In assenza di previsioni specifiche, si ritiene applicabile la disciplina generale dell’azione revocatoria (art. 2901 c.c.), che consente ai creditori di far dichiarare inefficaci gli atti di disposizione pregiudizievoli. Tuttavia, l’onere della prova gravante sul creditore è particolarmente gravoso, soprattutto riguardo all’elemento soggettivo (consapevolezza del pregiudizio o, per gli atti a titolo gratuito, semplice conoscenza del pregiudizio).
L’oggetto dell’atto di destinazione
Un terzo problema riguarda l’oggetto dell’atto di destinazione, che secondo la lettera della norma può comprendere solo “beni immobili o beni mobili iscritti in pubblici registri”.

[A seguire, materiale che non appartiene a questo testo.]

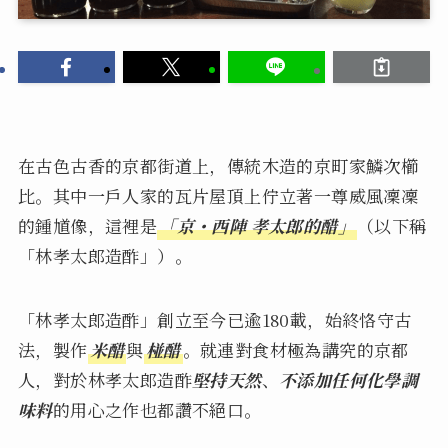
在古色古香的京都街道上，傳統木造的京町家鱗次櫛
比。其中一戶人家的瓦片屋頂上佇立著一尊威風凜凜
的鍾馗像，這裡是
「京・西陣 孝太郎的醋」
（以下稱
「林孝太郎造酢」）。
「林孝太郎造酢」創立至今已逾180載，始終恪守古
法，製作
米醋
與
椪醋
。就連對食材極為講究的京都
人，對於林孝太郎造酢
堅持天然
、
不添加任何化學調
味料
的用心之作也都讚不絕口。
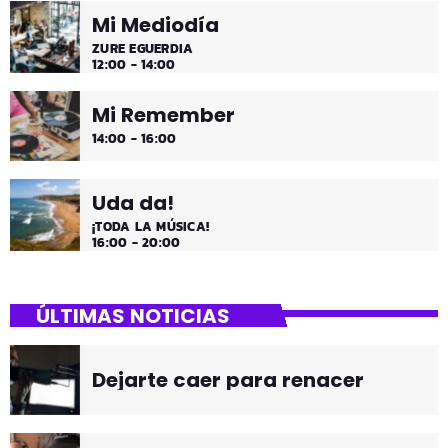
Mi Mediodía
ZURE EGUERDIA
12:00 - 14:00
Mi Remember
14:00 - 16:00
Uda da!
¡TODA LA MÚSICA!
16:00 - 20:00
ÚLTIMAS NOTICIAS
Dejarte caer para renacer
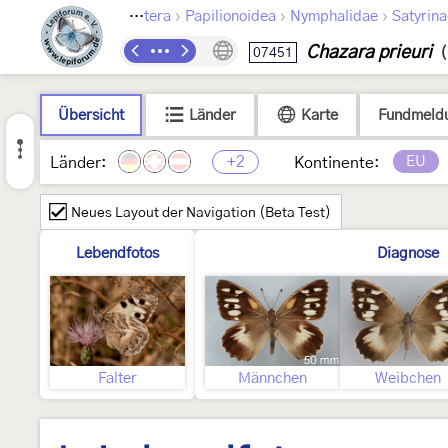
›
›
›
Lepidoptera
Papilionoidea
Nymphalidae
Satyrina
Chazara prieuri
07451
(
Übersicht
Länder
Karte
Fundmeld
+2
EU
Länder:
Kontinente:
Neues Layout der Navigation (Beta Test)
Lebendfotos
Diagnose
Falter
Männchen
Weibchen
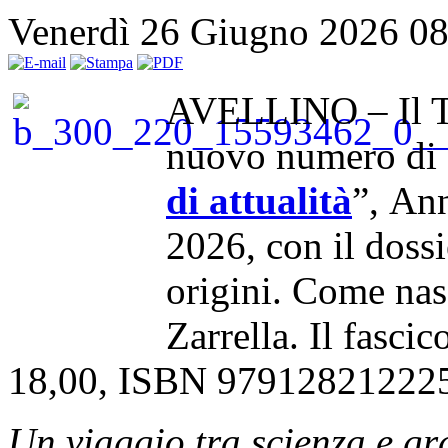
Venerdì 26 Giugno 2026 0
AVELLINO – Il Te
nuovo numero di 
di attualità
”, An
2026, con il dossi
origini. Come nas
Zarrella. Il fasci
18,00, ISBN 9791282122252, 
Un viaggio tra scienza e g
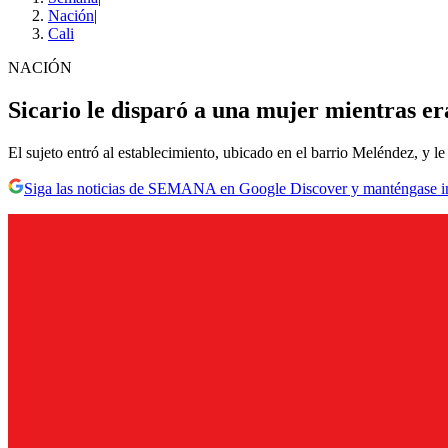
Nación
|
Cali
NACIÓN
Sicario le disparó a una mujer mientras era
El sujeto entró al establecimiento, ubicado en el barrio Meléndez, y l
Siga las noticias de SEMANA en Google Discover y manténgase 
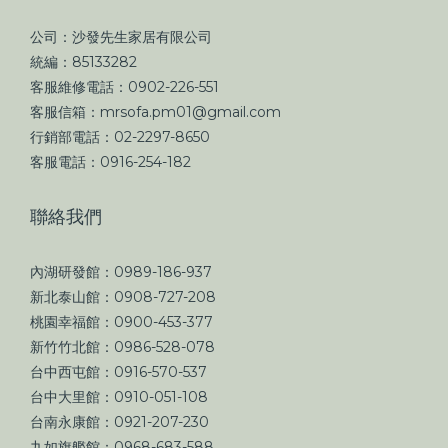
公司：沙發先生家居有限公司
統編：85133282
客服維修電話：0902-226-551
客服信箱：mrsofa.pm01@gmail.com
行銷部電話：02-2297-8650
客服電話：0916-254-182
聯絡我們
內湖研發館：0989-186-937
新北泰山館：0908-727-208
桃園幸福館：0900-453-377
新竹竹北館：0986-528-078
台中西屯館：0916-570-537
台中大里館：0910-051-108
台南永康館：0921-207-230
九如旗艦館：0968-683-588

Si tratta, in sostanza, di una limitazione che esclude significative categorie di beni, come le quote societarie, i titoli di credito e il denaro, che spesso rappresentano componenti rilevanti del patrimonio. Sebbene parte della dottrina sostenga un’interpretazione estensiva, la giurisprudenza prevalente adotta un approccio restrittivo, limitando l’ambito applicativo dell’istituto. Un intervento legislativo che ampliasse espressamente l’oggetto dell’atto di destinazione potrebbe incrementarne significativamente l’utilità pratica.
La gestione dei beni vincolati
La norma sembra inoltre essere parzialmente carente riguardo alla disciplina della gestione dei beni vincolati. A differenza del trust, per il quale le leggi straniere prevedono dettagliate regole sui poteri e le responsabilità del trustee, l’art. 2645-ter c.c. non definisce i poteri del gestore né i criteri di amministrazione. Una lacuna che impone alle parti di disciplinare minuziosamente tali aspetti nell’atto costitutivo, con il rischio di omissioni o ambiguità.

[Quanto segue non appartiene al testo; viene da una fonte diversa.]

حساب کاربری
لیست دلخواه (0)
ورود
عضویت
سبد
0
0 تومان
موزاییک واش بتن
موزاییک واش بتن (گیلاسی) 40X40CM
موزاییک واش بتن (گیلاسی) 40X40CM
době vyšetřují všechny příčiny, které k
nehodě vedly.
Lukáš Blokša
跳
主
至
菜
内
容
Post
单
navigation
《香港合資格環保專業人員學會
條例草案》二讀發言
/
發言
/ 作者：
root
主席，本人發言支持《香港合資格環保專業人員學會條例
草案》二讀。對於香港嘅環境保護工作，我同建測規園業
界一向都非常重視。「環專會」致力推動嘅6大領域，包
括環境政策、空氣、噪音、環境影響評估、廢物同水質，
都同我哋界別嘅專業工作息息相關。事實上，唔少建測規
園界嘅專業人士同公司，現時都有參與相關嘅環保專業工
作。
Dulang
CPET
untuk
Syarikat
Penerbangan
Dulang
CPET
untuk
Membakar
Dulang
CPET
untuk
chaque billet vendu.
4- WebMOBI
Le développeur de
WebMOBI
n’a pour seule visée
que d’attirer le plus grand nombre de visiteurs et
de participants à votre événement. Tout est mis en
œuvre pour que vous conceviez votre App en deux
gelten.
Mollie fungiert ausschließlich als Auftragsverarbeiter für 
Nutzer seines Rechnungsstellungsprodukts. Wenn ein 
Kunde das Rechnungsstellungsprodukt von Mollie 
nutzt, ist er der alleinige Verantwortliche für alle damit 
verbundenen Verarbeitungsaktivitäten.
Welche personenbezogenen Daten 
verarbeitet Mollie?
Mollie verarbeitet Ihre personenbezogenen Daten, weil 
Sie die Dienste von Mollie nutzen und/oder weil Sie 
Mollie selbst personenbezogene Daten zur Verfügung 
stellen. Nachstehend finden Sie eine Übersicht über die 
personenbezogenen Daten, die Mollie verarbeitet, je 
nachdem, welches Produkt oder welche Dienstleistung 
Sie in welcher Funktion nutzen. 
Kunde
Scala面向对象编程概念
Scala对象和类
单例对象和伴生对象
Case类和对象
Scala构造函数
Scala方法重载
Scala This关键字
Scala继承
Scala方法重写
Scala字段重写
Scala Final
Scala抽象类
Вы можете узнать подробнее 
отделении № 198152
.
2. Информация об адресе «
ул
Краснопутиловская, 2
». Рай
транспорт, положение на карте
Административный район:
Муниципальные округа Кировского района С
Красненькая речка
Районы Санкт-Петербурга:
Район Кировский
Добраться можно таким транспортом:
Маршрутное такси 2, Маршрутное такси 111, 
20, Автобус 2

Sarebbe dunque opportuna l’introduzione di una disciplina suppletiva che regoli la gestione in assenza di previsioni specifiche.
Il regime fiscale
Un ulteriore aspetto da approfondire riguarda il regime fiscale, che è caratterizzato da incertezze interpretative che hanno contribuito a limitare l’utilizzo dell’istituto.
L’amministrazione finanziaria ha adottato posizioni contrastanti, oscillando tra la tesi che considera l’atto di destinazione privo di effetti traslativi rilevanti ai fini dell’imposizione indiretta e quella che lo assoggetta all’imposta sulle successioni e donazioni in misura proporzionale. Un’incertezza che ha peraltro prevedibilmente generato un contenzioso significativo, con sentenze contraddittorie che alimentano l’insicurezza degli operatori. Un intervento normativo che chiarisse il regime fiscale applicabile, prevedendo eventualmente agevolazioni per vincoli finalizzati a interessi meritevoli di particolare tutela, potrebbe incentivare il ricorso a questo strumento.
Ad ogni modo, nonostante queste criticità, l’atto di destinazione ha dimostrato una notevole vitalità nella prassi, grazie alla sua flessibilità e alla capacità di adattarsi a esigenze diversificate. La giurisprudenza ha progressivamente chiarito alcuni aspetti controversi, contribuendo a definire i contorni applicativi dell’istituto e a rafforzarne la certezza giuridica.